To the editor:
As with Taylor Run, area residents oppose the City of Alexandria’s stream restoration plans for Strawberry Run using the natural channel design. The city already used this same methodology for the southern part of Strawberry Run in 2010 and it failed. So why does the city insist on doing it again?
City personnel gave their governing body, City Council, the matching grant application with a city manager memorandum attached, stating that the city had notified residents adjacent to Strawberry Run by letter and had also met with them in 2018 in support of the Natural Channel Design that uses the BANCS model to help design the plan.
Then the application was sent to the State of Virginia for the grant without the memo, and the city stated on the application that adjacent residents were notified, but none had responded. So, which was it? They can’t have it both ways. Actually, neither was correct.

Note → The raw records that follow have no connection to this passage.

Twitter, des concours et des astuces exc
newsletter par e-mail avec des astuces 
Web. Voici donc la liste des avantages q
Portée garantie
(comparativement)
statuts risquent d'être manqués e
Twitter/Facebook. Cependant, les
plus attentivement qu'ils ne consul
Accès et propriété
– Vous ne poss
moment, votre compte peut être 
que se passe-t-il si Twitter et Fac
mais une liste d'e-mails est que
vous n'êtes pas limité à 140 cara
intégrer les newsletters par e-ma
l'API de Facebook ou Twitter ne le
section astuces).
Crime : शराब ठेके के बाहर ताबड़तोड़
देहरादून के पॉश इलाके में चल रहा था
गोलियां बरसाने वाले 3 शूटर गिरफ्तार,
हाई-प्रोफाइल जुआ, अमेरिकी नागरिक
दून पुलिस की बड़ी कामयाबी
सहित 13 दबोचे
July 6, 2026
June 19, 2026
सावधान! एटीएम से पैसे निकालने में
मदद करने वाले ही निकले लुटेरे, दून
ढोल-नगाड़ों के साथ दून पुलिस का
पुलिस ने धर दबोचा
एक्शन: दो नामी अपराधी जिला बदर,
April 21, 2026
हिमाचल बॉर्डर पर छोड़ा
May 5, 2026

The city has still refused to provide study assessments required by the Chesapeake Bay’s scientific experts panel if the BANCS model is used for the natural design methodology to see if it is appropriate for Strawberry Run. However, it obviously is not appropriate, since this methodology failed in 2010 and more sediment is now flowing into the Chesapeake Bay than before.

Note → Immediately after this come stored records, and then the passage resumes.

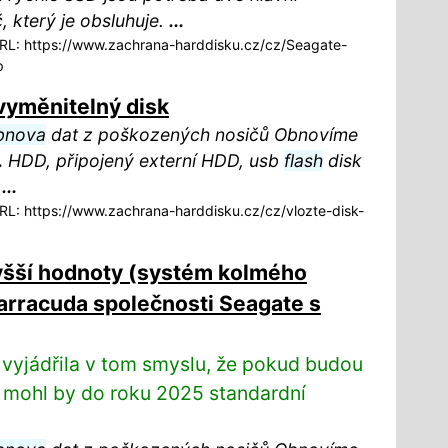
, který je obsluhuje.
...
L: https://www.zachrana-harddisku.cz/cz/Seagate-
p
 vyměnitelný disk
bnova
dat z poškozených nosičů Obnovíme
.
HDD, připojený externí HDD, usb
flash
disk
u
...
L: https://www.zachrana-harddisku.cz/cz/vlozte-disk-
vyšší hodnoty (systém kolmého
rracuda společnosti Seagate s
 vyjádřila v tom smyslu, že pokud budou
 mohl by do roku 2025 standardní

You can see huge boulders blown down stream today that were intended to stop banks from eroding and the tons of sediment put in the stream in 2010 using the BANCS model is mostly all washed away to further pollute the bay.
Additionally, we are opposed to this plan because it will destroy the tree canopy cover for natural wildlife, cause irreparable damage to ecology of the stream and will turn the forested area into a meadow of weeds.
Why is the city rushing to get approval for this project when the State of Virginia, which is co-funding the project, has given our city until mid-2022 to start the project? If the City of Alexandria government is truly “for the people, by the people,” then work with constituents to investigate why the failure happened in 2010, and then determine less destructive alternatives that will actually work.
Please, City of Alexandria, use science over politics.